*Work order:* With the pictures left out, restate every entry word for word.

*Supplied data:*
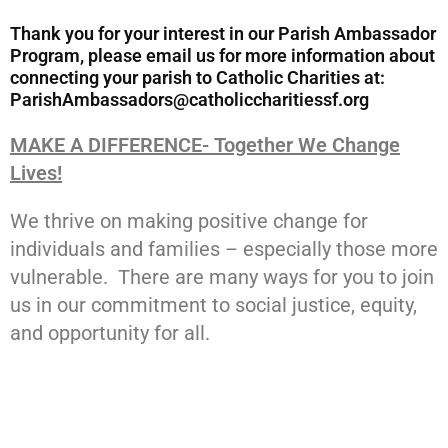
Thank you for your interest in our Parish Ambassador
Program, please email us for more information about
connecting your parish to Catholic Charities at:
ParishAmbassadors@catholiccharitiessf.org
MAKE A DIFFERENCE- Together We Change
Lives!
We thrive on making positive change for
individuals and families – especially those more
vulnerable. There are many ways for you to join
us in our commitment to social justice, equity,
and opportunity for all.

*Result for this exercise:*
Thank you for your interest in our Parish Ambassador
Program, please email us for more information about
connecting your parish to Catholic Charities at:
ParishAmbassadors@catholiccharitiessf.org
MAKE A DIFFERENCE- Together We Change
Lives!
We thrive on making positive change for
individuals and families – especially those more
vulnerable. There are many ways for you to join
us in our commitment to social justice, equity,
and opportunity for all.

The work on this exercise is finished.